** Opening Available data block **

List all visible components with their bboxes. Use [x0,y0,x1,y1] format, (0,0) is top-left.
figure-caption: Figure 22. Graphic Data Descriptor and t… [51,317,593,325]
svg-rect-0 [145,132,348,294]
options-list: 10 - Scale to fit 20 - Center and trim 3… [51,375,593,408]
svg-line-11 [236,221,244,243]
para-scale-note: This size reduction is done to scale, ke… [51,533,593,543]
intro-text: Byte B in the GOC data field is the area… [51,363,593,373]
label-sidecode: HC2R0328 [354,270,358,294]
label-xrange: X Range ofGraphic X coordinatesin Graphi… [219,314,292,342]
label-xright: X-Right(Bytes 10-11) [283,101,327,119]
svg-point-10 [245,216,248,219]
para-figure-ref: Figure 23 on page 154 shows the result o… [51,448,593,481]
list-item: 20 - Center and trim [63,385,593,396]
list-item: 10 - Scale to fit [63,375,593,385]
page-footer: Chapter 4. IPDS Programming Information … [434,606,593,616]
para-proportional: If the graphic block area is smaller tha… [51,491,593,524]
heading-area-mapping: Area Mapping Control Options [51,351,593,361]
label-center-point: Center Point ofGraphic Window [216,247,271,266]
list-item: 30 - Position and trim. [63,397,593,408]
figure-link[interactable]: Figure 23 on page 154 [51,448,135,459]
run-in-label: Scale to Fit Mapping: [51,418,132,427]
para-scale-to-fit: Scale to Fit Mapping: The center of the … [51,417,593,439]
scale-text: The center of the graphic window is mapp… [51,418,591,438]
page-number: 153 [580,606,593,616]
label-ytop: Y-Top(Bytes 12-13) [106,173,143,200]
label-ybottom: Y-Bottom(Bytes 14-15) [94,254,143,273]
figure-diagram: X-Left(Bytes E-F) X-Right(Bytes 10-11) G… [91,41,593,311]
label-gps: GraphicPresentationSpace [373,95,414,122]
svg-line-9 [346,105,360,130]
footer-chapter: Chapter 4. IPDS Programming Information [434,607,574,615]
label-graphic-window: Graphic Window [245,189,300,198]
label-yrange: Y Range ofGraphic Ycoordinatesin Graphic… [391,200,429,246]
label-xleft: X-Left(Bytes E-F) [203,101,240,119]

** Closing Available data block **

Exercise directions: Search the data for "Right". Copy every line that has it.

Written answer:
label-xright: X-Right(Bytes 10-11) [283,101,327,119]
figure-diagram: X-Left(Bytes E-F) X-Right(Bytes 10-11) G… [91,41,593,311]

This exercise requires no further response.